We will use the runnable subdir for everything that requires
openai. - Let's skip testing for now. I have a bounty for building a scaffolding infra to test this LLM stuff https://docs.google.com/document/d/1p5b07_66F5itkakgO9aGGn5dg_IJE6Z86MGQAG9k_Eg/edit?tab=t.0#heading=h.1baotvgc5dn7
Understood, importorskip will be used for now.
Are Interns allowed to work on/contribute to building the infra?
@heanhsok
@aangelo9 we've decided to pause/redirect this one, so you can focus on other tasks for now
@Shaunak01 let's start with a clear plan of what to do. E.g., I'm not clear on exactly what we want to do.
IMO
- the documentation tool chain is mainly using dockerized executables
- we could move this part to the linter dir (which is already kind of a runnable dir) and add also LLMs dependencies. We are going to use LLMs in the linter
I would start with the runnable dir for Causal AutoML (the other bug) which is more important than this
I would start with the runnable dir for Causal AutoML (the other bug) which is more important than this
@gpsaggese Do you mean Dockerize causal_kg dependencies in a single container causify-ai/csfy#5771 - https://github.com/causify-ai/csfy/issues/5771 ?

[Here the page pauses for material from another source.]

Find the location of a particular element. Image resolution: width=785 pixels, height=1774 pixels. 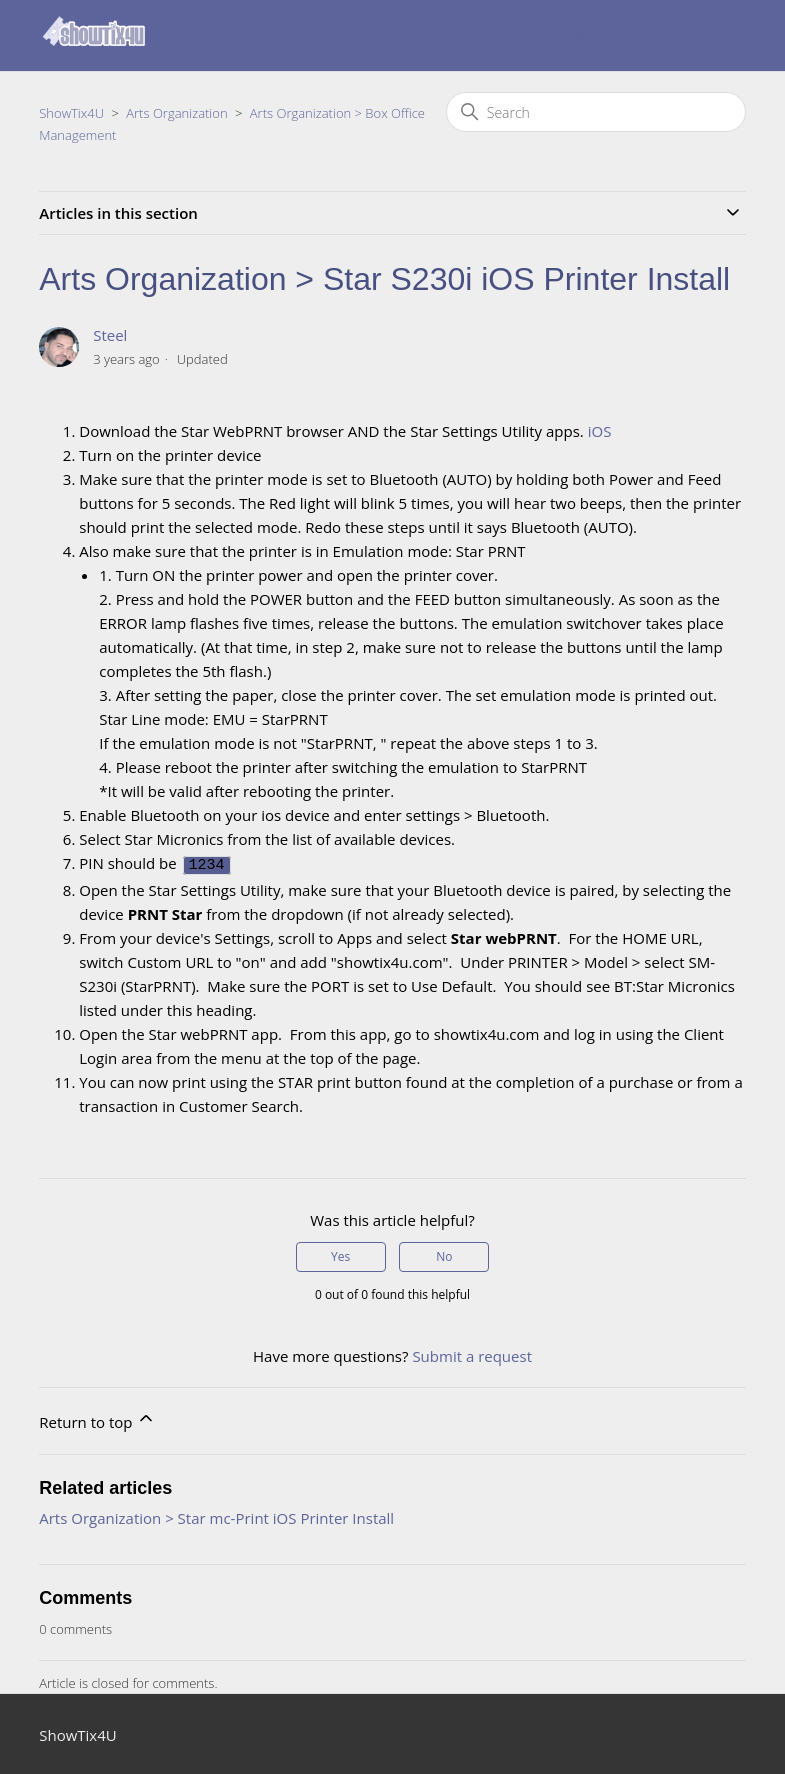

ShowTix4U is located at coordinates (71, 113).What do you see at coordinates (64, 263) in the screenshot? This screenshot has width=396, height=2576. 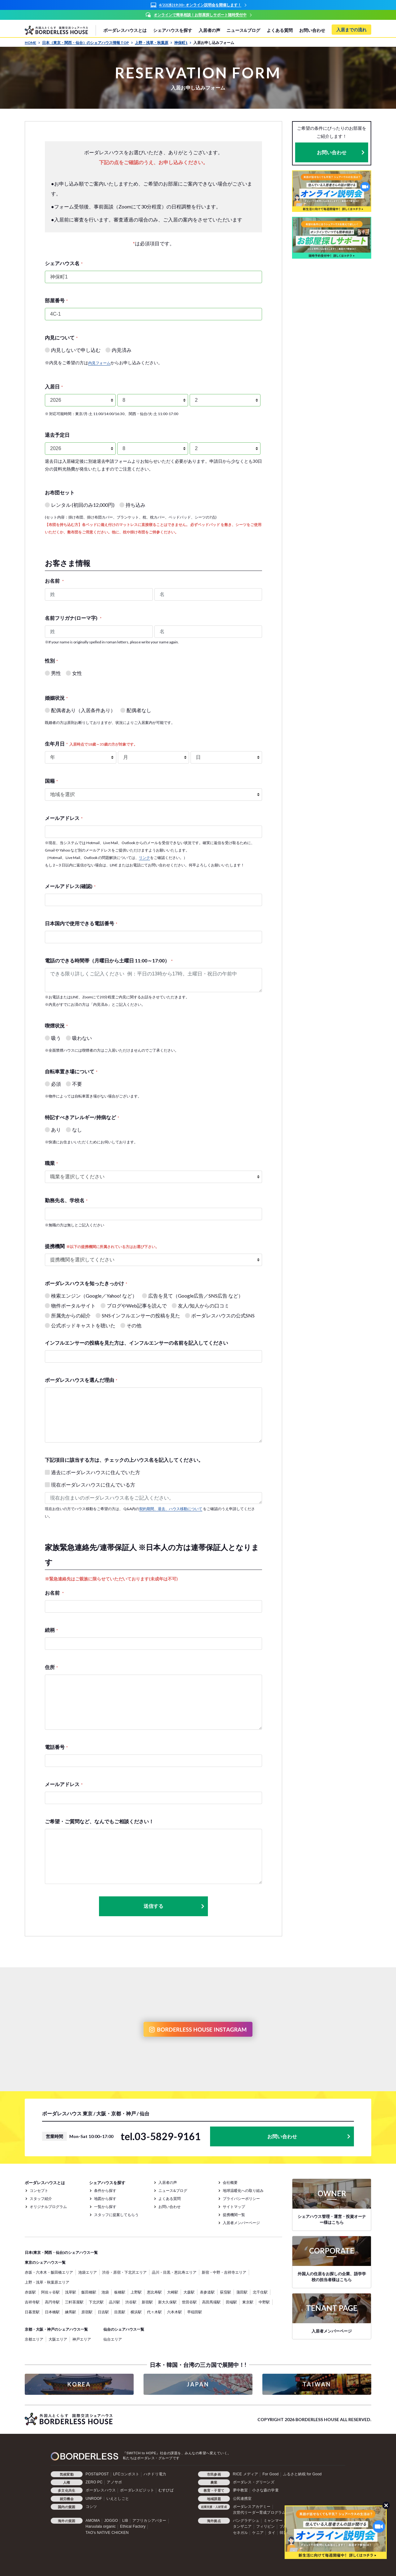 I see `シェアハウス名` at bounding box center [64, 263].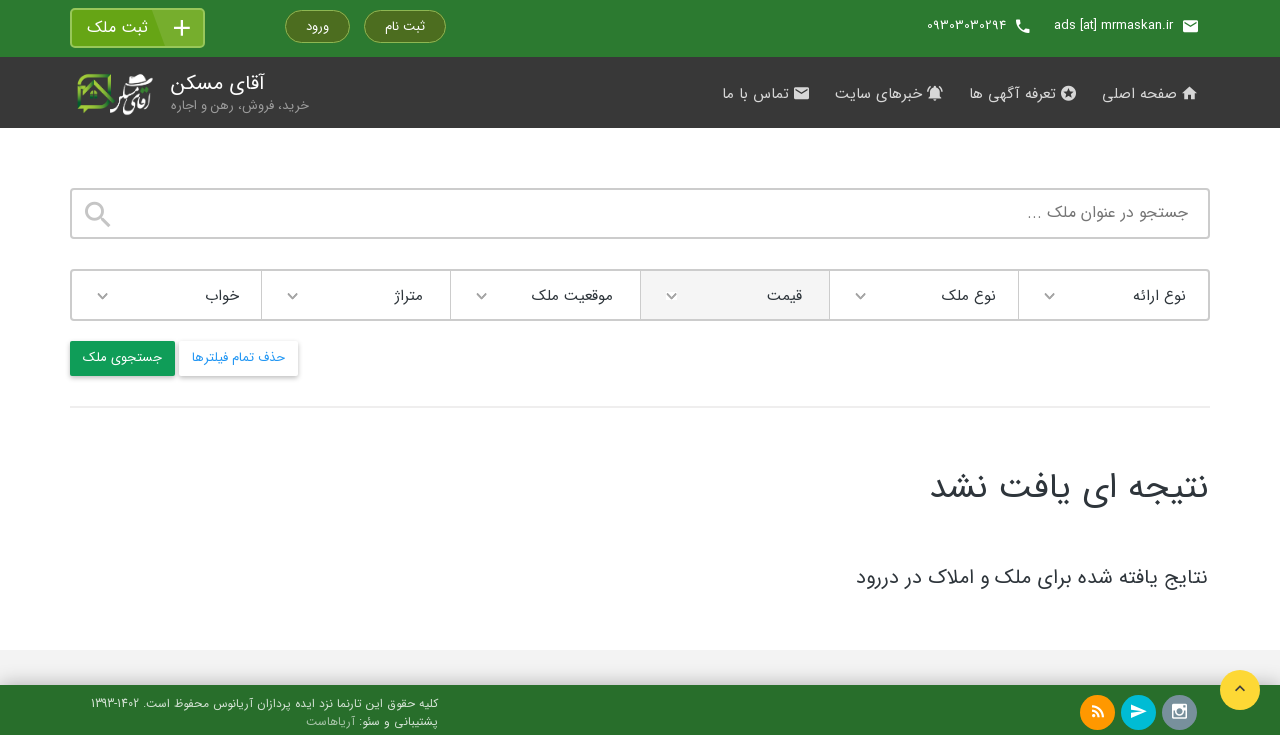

Yes, I'm referring to that issue. This can be paused in the meantime
@gpsaggese What do we need to do with this issue now that research_amp/causal_kg is a runnable dir?
Now that the nomenclature and the code is stabilizing, on top of my head, generate_readme_index.py should become a dockerized executable, since it requires openai and it's not part of the rest.
I'll change title and pause this since low priority.